Aim of the exercise: The pictures get dropped, while every remaining part of the listing is copied exactly.

Working data:

----------

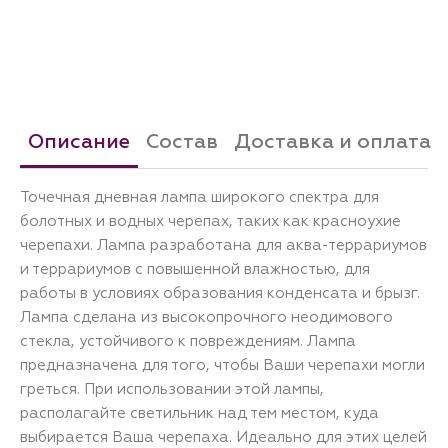
Описание
Состав
Доставка и оплата
Точечная дневная лампа широкого спектра для
болотных и водных черепах, таких как красноухие
черепахи. Лампа разработана для аква-террариумов
и террариумов с повышенной влажностью, для
работы в условиях образования конденсата и брызг.
Лампа сделана из высокопрочного неодимового
стекла, устойчивого к повреждениям. Лампа
предназначена для того, чтобы Ваши черепахи могли
греться. При использовании этой лампы,
располагайте светильник над тем местом, куда
выбирается Ваша черепаха. Идеально для этих целей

----------

Your solution:
Описание
Состав
Доставка и оплата
Точечная дневная лампа широкого спектра для
болотных и водных черепах, таких как красноухие
черепахи. Лампа разработана для аква-террариумов
и террариумов с повышенной влажностью, для
работы в условиях образования конденсата и брызг.
Лампа сделана из высокопрочного неодимового
стекла, устойчивого к повреждениям. Лампа
предназначена для того, чтобы Ваши черепахи могли
греться. При использовании этой лампы,
располагайте светильник над тем местом, куда
выбирается Ваша черепаха. Идеально для этих целей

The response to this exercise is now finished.